EXERCISE DETAILS —
Look through the listing below and write out exactly the lines from the line with "Công thức tính diện tích hình thang" to the line with "Diện tích hình bình hành (114, 2087)", both included, and no others.

MATERIAL SHOWN —
• • • • •

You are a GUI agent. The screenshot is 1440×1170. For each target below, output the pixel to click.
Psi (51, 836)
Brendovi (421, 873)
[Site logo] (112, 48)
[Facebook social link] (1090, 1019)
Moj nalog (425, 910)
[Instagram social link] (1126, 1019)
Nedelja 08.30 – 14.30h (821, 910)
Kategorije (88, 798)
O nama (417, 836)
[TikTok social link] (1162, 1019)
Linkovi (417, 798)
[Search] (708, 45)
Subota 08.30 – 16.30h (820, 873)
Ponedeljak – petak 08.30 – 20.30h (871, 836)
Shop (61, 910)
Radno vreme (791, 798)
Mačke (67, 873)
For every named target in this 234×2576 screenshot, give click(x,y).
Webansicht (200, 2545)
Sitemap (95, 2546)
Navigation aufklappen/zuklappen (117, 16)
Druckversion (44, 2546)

• • • • •

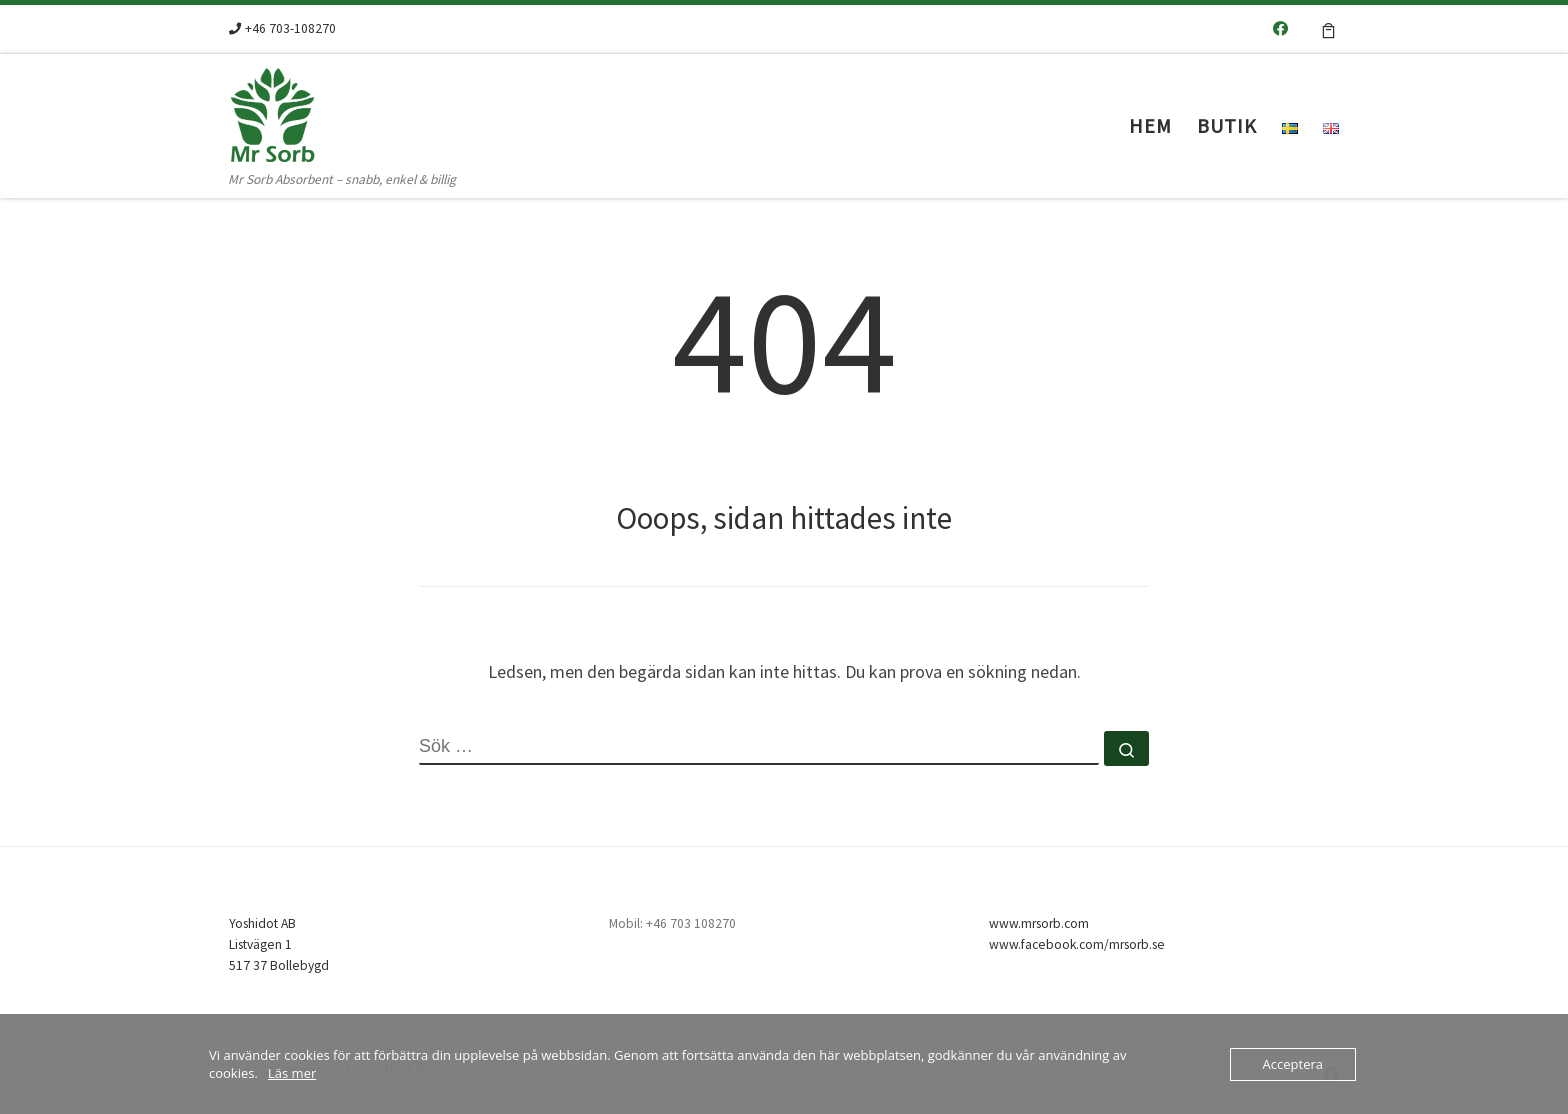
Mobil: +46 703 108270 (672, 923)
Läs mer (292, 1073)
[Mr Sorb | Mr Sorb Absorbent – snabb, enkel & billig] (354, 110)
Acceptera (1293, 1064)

• • • • •

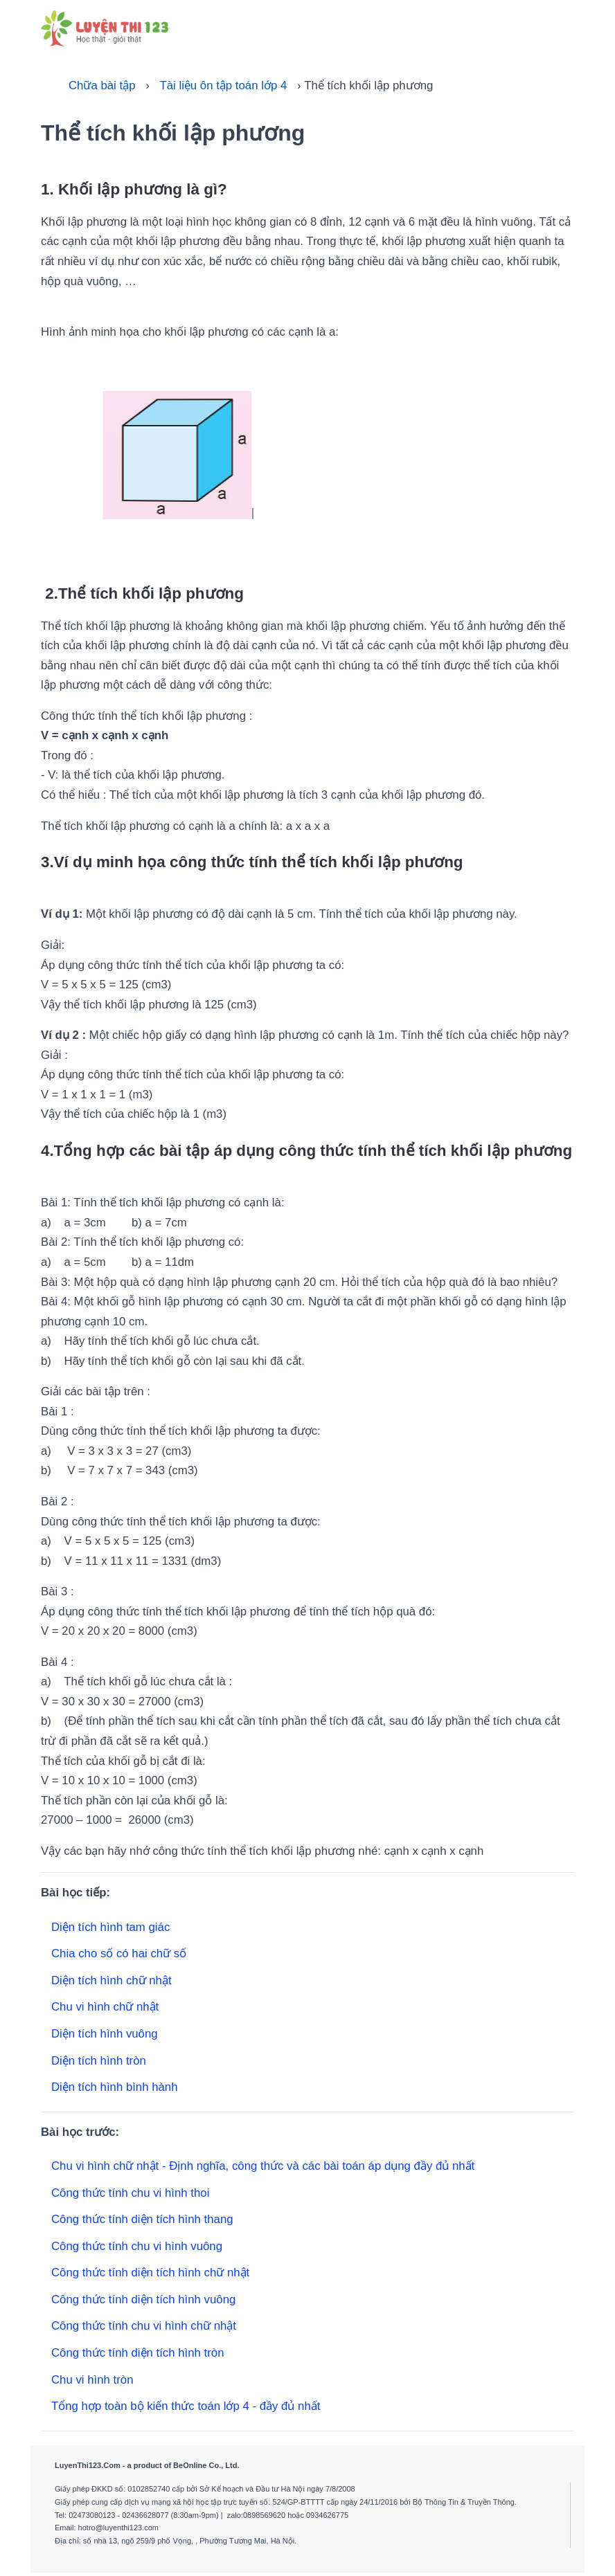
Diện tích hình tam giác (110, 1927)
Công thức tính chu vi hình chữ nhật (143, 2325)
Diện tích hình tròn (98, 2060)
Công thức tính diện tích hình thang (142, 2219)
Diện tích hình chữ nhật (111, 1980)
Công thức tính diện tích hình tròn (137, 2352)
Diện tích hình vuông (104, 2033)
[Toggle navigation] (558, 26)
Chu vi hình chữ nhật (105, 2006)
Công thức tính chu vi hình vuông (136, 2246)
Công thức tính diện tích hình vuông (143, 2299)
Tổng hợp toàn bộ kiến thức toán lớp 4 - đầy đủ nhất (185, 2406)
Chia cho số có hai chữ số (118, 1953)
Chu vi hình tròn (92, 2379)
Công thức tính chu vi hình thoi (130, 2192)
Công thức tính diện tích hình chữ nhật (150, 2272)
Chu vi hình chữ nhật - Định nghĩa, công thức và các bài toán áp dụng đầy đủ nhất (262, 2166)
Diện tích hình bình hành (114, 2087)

• • • • •

RESPONSE FOR THIS EXERCISE —
Công thức tính diện tích hình thang (142, 2219)
Diện tích hình chữ nhật (111, 1980)
Công thức tính diện tích hình tròn (137, 2352)
Diện tích hình vuông (104, 2033)
[Toggle navigation] (558, 26)
Chu vi hình chữ nhật (105, 2006)
Công thức tính chu vi hình vuông (136, 2246)
Công thức tính diện tích hình vuông (143, 2299)
Tổng hợp toàn bộ kiến thức toán lớp 4 - đầy đủ nhất (185, 2406)
Chia cho số có hai chữ số (118, 1953)
Chu vi hình tròn (92, 2379)
Công thức tính chu vi hình thoi (130, 2192)
Công thức tính diện tích hình chữ nhật (150, 2272)
Chu vi hình chữ nhật - Định nghĩa, công thức và các bài toán áp dụng đầy đủ nhất (262, 2166)
Diện tích hình bình hành (114, 2087)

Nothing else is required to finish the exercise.